====== EXTRACTED MATERIAL ======

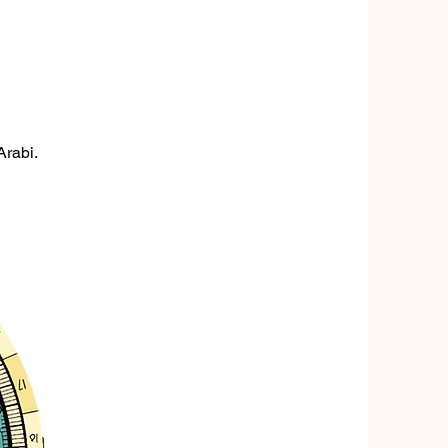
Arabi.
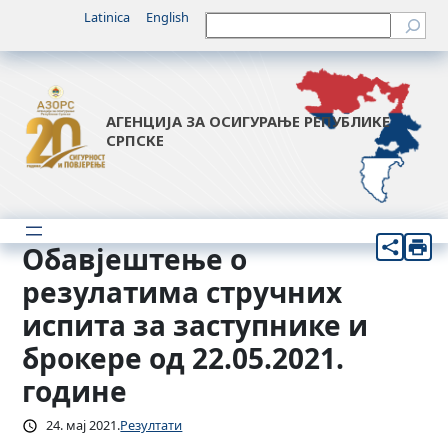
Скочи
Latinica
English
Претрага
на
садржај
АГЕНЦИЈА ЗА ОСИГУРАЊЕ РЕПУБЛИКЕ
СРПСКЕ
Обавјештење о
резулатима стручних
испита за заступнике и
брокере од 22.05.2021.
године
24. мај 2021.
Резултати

======

WHAT NEEDS TO BE DONE: From the first line to the last, output the data exactly; skip any pictures.

ANSWER SECTION:
Arabi.
Скочи
Latinica
English
Претрага
на
садржај
АГЕНЦИЈА ЗА ОСИГУРАЊЕ РЕПУБЛИКЕ
СРПСКЕ
Обавјештење о
резулатима стручних
испита за заступнике и
брокере од 22.05.2021.
године
24. мај 2021.
Резултати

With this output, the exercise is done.